+++ RECORDS SUPPLIED +++

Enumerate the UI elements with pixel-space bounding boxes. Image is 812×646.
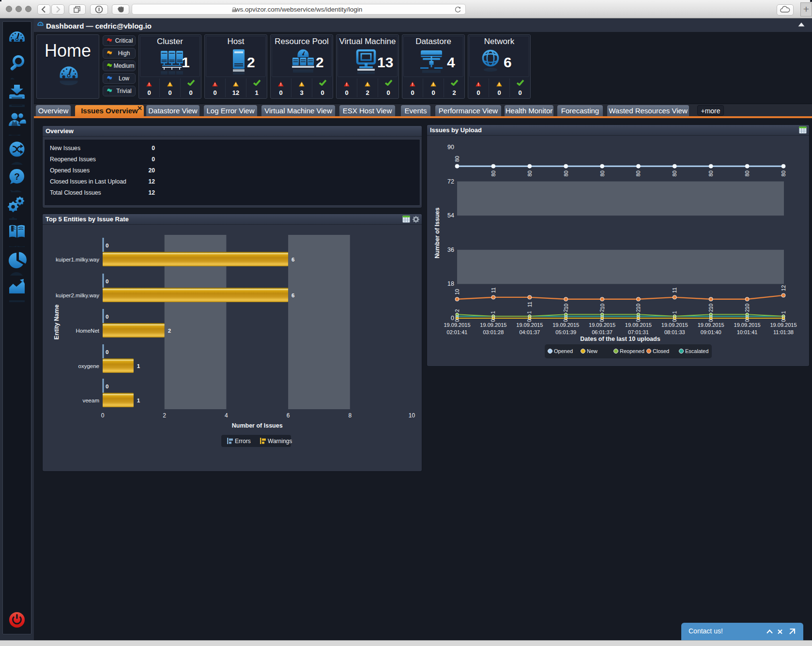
svg-text:0: 0 xyxy=(526,319,532,322)
svg-text:veeam: veeam xyxy=(82,398,99,403)
svg-text:0: 0 xyxy=(672,319,677,322)
svg-text:90: 90 xyxy=(447,144,454,151)
svg-text:08:01:33: 08:01:33 xyxy=(664,329,685,335)
svg-text:11:01:38: 11:01:38 xyxy=(773,329,794,335)
svg-text:07:01:31: 07:01:31 xyxy=(628,329,649,335)
svg-text:0: 0 xyxy=(106,278,108,284)
svg-text:0: 0 xyxy=(106,349,108,355)
svg-text:19.09.2015: 19.09.2015 xyxy=(480,322,506,328)
svg-text:80: 80 xyxy=(490,170,496,176)
svg-text:Reopened: Reopened xyxy=(620,348,644,354)
svg-text:19.09.2015: 19.09.2015 xyxy=(770,322,797,328)
svg-text:19.09.2015: 19.09.2015 xyxy=(625,322,652,328)
svg-text:06:01:37: 06:01:37 xyxy=(592,329,613,335)
svg-text:6: 6 xyxy=(291,257,294,262)
svg-text:0: 0 xyxy=(744,319,750,322)
svg-text:80: 80 xyxy=(527,170,533,176)
svg-text:0: 0 xyxy=(708,319,714,322)
svg-text:12: 12 xyxy=(781,285,786,291)
svg-text:09:01:40: 09:01:40 xyxy=(701,329,721,335)
svg-text:0: 0 xyxy=(781,319,786,322)
svg-text:19.09.2015: 19.09.2015 xyxy=(444,322,470,328)
svg-text:80: 80 xyxy=(635,170,641,176)
svg-text:10:01:41: 10:01:41 xyxy=(737,329,758,335)
svg-text:80: 80 xyxy=(672,170,677,176)
svg-text:1: 1 xyxy=(526,311,532,314)
svg-text:1: 1 xyxy=(137,363,140,369)
svg-text:18: 18 xyxy=(447,280,454,287)
svg-text:10: 10 xyxy=(635,304,641,309)
svg-text:19.09.2015: 19.09.2015 xyxy=(734,322,761,328)
svg-text:2: 2 xyxy=(708,309,714,312)
svg-text:6: 6 xyxy=(291,292,294,298)
svg-text:2: 2 xyxy=(168,328,171,334)
svg-text:Escalated: Escalated xyxy=(685,348,708,354)
svg-text:?: ? xyxy=(14,171,20,182)
svg-text:80: 80 xyxy=(563,170,569,176)
svg-text:0: 0 xyxy=(563,319,568,322)
svg-text:19.09.2015: 19.09.2015 xyxy=(698,322,724,328)
svg-text:11: 11 xyxy=(490,287,496,292)
svg-text:1: 1 xyxy=(781,311,786,314)
svg-text:02:01:41: 02:01:41 xyxy=(447,329,468,335)
svg-text:0: 0 xyxy=(635,319,641,322)
svg-text:19.09.2015: 19.09.2015 xyxy=(661,322,688,328)
svg-text:10: 10 xyxy=(708,304,714,309)
svg-text:0: 0 xyxy=(101,412,105,419)
svg-text:80: 80 xyxy=(781,170,786,176)
svg-text:11: 11 xyxy=(527,302,533,307)
svg-text:4: 4 xyxy=(225,412,228,419)
svg-text:19.09.2015: 19.09.2015 xyxy=(589,322,615,328)
svg-text:Number of Issues: Number of Issues xyxy=(434,208,441,259)
svg-text:1: 1 xyxy=(672,311,677,314)
svg-text:80: 80 xyxy=(454,156,460,162)
svg-text:2: 2 xyxy=(635,309,641,312)
svg-text:19.09.2015: 19.09.2015 xyxy=(516,322,543,328)
svg-text:oxygene: oxygene xyxy=(78,363,99,369)
svg-text:8: 8 xyxy=(348,412,352,419)
svg-text:0: 0 xyxy=(106,243,108,248)
svg-text:Warnings: Warnings xyxy=(268,438,292,445)
svg-text:0: 0 xyxy=(106,384,108,389)
svg-text:72: 72 xyxy=(447,178,454,185)
svg-text:05:01:39: 05:01:39 xyxy=(555,329,576,335)
svg-text:2: 2 xyxy=(454,309,460,312)
svg-text:2: 2 xyxy=(163,412,166,419)
svg-text:10: 10 xyxy=(409,412,415,419)
svg-text:2: 2 xyxy=(563,309,568,312)
svg-text:10: 10 xyxy=(599,304,605,309)
svg-text:0: 0 xyxy=(490,319,496,322)
svg-text:Number of Issues: Number of Issues xyxy=(232,422,283,429)
svg-text:04:01:37: 04:01:37 xyxy=(519,329,540,335)
svg-text:2: 2 xyxy=(599,309,605,312)
svg-text:Dates of the last 10 uploads: Dates of the last 10 uploads xyxy=(580,336,660,342)
svg-text:HomeNet: HomeNet xyxy=(76,328,99,334)
svg-text:0: 0 xyxy=(599,319,605,322)
svg-text:kuiper1.milky.way: kuiper1.milky.way xyxy=(56,257,99,262)
svg-text:kuiper2.milky.way: kuiper2.milky.way xyxy=(56,292,99,298)
svg-text:1: 1 xyxy=(490,311,496,314)
svg-text:11: 11 xyxy=(672,287,677,292)
svg-text:0: 0 xyxy=(454,319,460,322)
svg-text:Errors: Errors xyxy=(235,438,251,445)
svg-text:54: 54 xyxy=(447,212,454,219)
svg-text:2: 2 xyxy=(744,309,750,312)
svg-text:36: 36 xyxy=(447,246,454,253)
svg-text:Opened: Opened xyxy=(554,348,573,354)
svg-text:6: 6 xyxy=(287,412,290,419)
svg-text:80: 80 xyxy=(744,170,750,176)
svg-text:Closed: Closed xyxy=(653,348,669,354)
svg-text:80: 80 xyxy=(599,170,605,176)
svg-text:80: 80 xyxy=(708,170,714,176)
svg-text:03:01:28: 03:01:28 xyxy=(483,329,504,335)
svg-text:0: 0 xyxy=(106,314,108,320)
svg-text:10: 10 xyxy=(563,304,569,309)
svg-text:10: 10 xyxy=(454,289,460,295)
svg-text:New: New xyxy=(587,348,598,354)
svg-text:10: 10 xyxy=(744,304,750,309)
svg-text:1: 1 xyxy=(137,398,140,403)
svg-text:19.09.2015: 19.09.2015 xyxy=(552,322,579,328)
svg-text:Entity Name: Entity Name xyxy=(53,305,60,339)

+++

EXERCISE INSTRUCTIONS = Every line of the records above where the string "Issues" is found should be copied.

RESULT =
svg-text:Number of Issues: Number of Issues xyxy=(434,208,441,259)
svg-text:Number of Issues: Number of Issues xyxy=(232,422,283,429)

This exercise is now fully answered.